Não consegui ficar para o debate. Apresentei a proposta e houve uma ou duas manifestações positivas. Agora, como ordenar isso; não só o BDI, mas todas as outras questões que temos de revisar para o andamento das obras públicas? Tenho uma sugestão, que é organizar, com a sociedade civil, um grande mutirão em que CNT [Confederação Nacional dos Transportes], CNI [Confederação Nacional da Indústria], CBIC [Câmara Brasileira da Indústria da Construção], ABCE [Associação Brasileira de Consultoras de Engenharia], Crea [Conselho Regional de Engenharia, Arquitetura e Agronomia] e outros sentassem em torno de uma mesa para discutir esses temas conflitantes das obras públicas. A sociedade civil organizada tem recursos e poderia contratar um trabalho a ser feito pelos maiores especialistas nacionais. Pessoas da mais alta qualificação que se debruçariam sobre todos esses temas conflitantes.

Entre os temas estaria o Índice de Conforto do Pavimento Rígido?
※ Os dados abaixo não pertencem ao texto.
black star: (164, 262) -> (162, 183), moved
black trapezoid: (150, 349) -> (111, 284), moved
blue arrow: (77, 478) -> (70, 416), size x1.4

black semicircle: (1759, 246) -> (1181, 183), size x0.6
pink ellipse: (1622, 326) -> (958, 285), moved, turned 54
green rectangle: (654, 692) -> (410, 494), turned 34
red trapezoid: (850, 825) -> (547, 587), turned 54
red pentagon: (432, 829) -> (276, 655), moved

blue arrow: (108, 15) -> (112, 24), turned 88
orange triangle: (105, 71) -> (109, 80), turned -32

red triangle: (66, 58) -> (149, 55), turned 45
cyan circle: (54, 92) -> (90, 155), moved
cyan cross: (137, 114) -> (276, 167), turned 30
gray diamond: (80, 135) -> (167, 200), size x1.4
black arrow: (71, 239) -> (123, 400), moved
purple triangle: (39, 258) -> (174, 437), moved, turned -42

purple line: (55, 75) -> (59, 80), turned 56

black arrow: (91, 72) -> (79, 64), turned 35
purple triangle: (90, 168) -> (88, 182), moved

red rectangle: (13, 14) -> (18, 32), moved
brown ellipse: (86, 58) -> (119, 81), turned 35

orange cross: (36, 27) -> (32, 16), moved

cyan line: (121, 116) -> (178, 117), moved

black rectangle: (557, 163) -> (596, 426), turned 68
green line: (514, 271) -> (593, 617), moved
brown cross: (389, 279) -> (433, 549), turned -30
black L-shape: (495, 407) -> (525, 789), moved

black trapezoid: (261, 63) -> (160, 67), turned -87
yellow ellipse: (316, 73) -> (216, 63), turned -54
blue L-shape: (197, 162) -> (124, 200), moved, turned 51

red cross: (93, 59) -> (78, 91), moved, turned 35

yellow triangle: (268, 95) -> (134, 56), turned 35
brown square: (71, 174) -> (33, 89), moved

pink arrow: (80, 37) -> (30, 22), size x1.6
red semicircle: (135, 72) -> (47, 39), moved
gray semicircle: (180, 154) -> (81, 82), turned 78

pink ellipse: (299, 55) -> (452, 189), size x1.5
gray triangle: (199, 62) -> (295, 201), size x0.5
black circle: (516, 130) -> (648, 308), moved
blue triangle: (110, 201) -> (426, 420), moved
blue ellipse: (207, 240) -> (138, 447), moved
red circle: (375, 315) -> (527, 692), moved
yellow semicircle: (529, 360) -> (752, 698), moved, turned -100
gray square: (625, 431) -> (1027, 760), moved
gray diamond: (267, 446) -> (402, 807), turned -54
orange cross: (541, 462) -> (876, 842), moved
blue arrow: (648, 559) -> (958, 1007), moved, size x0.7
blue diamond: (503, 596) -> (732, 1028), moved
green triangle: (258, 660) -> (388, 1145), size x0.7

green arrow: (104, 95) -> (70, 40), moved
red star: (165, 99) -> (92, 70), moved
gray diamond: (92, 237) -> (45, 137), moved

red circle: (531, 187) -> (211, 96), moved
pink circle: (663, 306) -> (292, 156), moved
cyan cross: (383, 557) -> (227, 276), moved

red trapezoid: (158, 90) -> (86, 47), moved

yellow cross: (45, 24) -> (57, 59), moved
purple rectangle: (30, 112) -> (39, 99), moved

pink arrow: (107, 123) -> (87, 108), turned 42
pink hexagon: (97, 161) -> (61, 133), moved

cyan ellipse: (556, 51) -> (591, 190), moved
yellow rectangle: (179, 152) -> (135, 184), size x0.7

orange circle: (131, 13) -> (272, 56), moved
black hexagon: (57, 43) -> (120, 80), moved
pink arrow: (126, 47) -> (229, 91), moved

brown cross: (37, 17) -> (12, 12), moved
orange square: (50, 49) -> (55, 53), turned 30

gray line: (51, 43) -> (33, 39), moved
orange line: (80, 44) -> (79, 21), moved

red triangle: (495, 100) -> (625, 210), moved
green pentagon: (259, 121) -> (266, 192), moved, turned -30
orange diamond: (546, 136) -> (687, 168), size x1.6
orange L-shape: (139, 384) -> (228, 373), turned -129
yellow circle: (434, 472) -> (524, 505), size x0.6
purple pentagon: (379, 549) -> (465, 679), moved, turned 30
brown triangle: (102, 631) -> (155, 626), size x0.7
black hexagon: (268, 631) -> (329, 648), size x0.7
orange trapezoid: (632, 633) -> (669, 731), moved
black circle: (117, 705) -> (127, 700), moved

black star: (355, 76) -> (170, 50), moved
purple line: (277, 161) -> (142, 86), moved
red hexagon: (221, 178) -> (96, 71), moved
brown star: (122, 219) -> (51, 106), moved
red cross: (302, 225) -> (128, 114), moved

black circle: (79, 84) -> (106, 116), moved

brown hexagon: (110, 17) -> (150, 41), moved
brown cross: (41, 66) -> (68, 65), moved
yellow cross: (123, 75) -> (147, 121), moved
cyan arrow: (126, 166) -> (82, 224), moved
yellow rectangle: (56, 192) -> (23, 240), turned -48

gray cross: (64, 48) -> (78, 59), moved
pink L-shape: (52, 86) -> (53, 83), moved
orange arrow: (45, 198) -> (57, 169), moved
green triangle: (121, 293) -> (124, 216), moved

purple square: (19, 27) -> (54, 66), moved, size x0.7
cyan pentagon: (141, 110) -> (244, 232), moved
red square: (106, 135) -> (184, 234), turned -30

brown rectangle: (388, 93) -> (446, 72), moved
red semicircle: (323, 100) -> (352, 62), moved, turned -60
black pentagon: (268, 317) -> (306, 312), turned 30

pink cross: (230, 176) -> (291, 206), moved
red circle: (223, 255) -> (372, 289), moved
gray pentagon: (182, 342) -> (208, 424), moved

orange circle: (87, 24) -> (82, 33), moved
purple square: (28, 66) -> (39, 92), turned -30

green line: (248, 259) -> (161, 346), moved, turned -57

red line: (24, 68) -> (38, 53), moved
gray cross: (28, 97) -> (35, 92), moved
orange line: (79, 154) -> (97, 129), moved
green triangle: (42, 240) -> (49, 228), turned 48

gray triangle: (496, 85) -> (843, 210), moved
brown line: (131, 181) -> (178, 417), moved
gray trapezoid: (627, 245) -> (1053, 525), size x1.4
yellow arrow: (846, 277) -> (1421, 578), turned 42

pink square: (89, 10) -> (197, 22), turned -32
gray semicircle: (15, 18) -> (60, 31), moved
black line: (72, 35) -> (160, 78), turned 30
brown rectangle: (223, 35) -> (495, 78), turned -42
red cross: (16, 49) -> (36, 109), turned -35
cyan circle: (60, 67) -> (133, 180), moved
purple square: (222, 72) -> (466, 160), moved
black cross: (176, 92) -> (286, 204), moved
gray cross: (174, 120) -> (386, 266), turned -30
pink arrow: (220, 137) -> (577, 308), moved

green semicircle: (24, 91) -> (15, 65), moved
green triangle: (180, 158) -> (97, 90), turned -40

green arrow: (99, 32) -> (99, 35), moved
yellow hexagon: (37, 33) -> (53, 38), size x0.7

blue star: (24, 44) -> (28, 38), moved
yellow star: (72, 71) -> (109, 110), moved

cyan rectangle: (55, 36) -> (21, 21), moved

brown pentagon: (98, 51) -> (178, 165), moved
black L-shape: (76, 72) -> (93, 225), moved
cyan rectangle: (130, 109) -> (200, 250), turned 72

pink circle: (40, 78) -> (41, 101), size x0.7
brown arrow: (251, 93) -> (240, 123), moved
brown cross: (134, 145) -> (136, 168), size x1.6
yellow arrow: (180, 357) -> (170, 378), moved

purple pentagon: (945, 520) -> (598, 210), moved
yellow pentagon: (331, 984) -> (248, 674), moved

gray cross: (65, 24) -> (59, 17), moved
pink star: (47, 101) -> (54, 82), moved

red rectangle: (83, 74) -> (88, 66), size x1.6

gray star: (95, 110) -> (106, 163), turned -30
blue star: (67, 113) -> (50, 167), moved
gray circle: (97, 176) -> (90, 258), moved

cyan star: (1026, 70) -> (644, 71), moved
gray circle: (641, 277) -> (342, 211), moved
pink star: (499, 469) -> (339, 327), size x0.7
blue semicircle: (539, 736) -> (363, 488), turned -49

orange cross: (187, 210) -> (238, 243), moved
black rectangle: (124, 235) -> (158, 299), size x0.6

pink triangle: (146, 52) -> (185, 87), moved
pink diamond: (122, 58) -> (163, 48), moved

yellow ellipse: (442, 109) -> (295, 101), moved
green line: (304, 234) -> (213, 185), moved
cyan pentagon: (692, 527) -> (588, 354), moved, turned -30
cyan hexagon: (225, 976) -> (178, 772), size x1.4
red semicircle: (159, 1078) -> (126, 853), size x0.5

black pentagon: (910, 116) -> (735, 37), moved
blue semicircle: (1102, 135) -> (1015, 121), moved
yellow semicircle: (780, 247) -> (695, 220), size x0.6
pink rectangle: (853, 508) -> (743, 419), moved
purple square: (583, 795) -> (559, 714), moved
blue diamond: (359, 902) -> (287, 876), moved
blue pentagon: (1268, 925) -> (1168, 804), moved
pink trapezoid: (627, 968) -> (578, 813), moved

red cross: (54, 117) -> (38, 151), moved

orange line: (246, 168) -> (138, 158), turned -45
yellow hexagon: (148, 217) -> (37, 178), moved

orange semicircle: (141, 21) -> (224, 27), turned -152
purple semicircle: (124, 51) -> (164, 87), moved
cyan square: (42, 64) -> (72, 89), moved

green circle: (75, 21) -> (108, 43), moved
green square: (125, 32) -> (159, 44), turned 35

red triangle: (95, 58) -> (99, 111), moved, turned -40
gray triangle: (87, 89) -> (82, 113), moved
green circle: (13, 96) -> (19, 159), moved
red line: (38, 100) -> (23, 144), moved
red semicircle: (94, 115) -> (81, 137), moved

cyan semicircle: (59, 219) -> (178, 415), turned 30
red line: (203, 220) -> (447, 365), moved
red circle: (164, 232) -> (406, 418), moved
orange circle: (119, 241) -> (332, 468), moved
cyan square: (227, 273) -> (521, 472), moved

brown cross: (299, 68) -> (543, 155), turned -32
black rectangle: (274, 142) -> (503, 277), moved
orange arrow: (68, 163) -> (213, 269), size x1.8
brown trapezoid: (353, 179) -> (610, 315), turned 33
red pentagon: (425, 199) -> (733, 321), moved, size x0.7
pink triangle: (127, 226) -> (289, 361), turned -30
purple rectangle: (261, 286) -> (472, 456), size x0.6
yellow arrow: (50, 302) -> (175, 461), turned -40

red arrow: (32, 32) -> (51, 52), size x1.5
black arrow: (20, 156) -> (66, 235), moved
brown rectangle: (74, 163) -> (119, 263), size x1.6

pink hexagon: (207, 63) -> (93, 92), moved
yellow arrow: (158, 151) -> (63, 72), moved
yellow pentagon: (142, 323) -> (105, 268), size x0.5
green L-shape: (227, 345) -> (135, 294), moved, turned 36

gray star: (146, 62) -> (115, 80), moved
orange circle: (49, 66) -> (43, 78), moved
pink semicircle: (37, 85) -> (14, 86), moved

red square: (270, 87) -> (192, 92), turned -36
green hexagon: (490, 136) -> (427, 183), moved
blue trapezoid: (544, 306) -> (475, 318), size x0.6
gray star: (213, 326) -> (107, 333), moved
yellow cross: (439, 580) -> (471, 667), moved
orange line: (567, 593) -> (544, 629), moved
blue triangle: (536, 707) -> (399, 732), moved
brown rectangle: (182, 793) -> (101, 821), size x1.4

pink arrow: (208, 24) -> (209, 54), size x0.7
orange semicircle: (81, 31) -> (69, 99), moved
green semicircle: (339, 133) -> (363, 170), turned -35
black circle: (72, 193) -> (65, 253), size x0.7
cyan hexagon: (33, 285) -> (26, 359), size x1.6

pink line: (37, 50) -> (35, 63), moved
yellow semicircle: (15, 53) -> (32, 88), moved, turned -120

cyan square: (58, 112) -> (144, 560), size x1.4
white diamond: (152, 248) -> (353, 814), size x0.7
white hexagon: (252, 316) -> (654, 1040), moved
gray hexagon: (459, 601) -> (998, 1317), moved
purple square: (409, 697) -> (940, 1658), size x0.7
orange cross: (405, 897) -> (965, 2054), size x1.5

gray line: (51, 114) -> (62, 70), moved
Sim. Algumas obras nossas apresentaram 280 mm/km [milímetros por quilômetro], outras 350, outras 410. E estamos tendo uma discussão com o TCU, que quer adotar uma regra internacional vinculada com uma regra nacional de 240 mm/km. Acreditamos que essa alternativa possa ser viável do médio para o longo prazo, mas não no curto prazo. Até porque não temos um disciplinamento sobre isso e não fizemos nenhuma exigência no edital de licitação. Para evitar esse tipo de polêmica, o ideal é que se consiga, por meio desse grupo de trabalho, ter um instrumento para balizar uma discussão com o TCU e verificar o que pode e o que não pode ser adotado.

O presidente Lula reclamou recentemente de supostos excessos do TCU, afirmando que "a máquina de fiscalização é muito mais eficiente que a máquina de execução". Citou como prova a diferença salarial entre um engenheiro do DNIT e um auditor do tribunal, que ganha quase três vezes mais. O senhor mesmo chegou a defender que o TCU deveria ter maior flexibilidade. Qual é o relacionamento entre DNIT e TCU?

O TCU tem que mudar sua metodologia; não é ser flexível não. O TCU tem que continuar com sua rigidez na fiscalização, mas tem que padronizar a fiscalização. E ele já está fazendo isso, tanto que, a partir do ano que vem tudo vai ser coordenado por Brasília. O que defendo são novas metodologias. E muitas vezes o ministro Ubiratan [Aguiar, presidente do TCU] está com a razão quando diz que é preciso mudar algumas leis; é verdade.

Mas qual o relacionamento entre DNIT e TCU?

Considero excelente. Só se consegue resolver os problemas nesse nosso Brasil enorme, com tantas coisas para construir, para evoluir, por meio do diálogo. Não vejo de outra forma.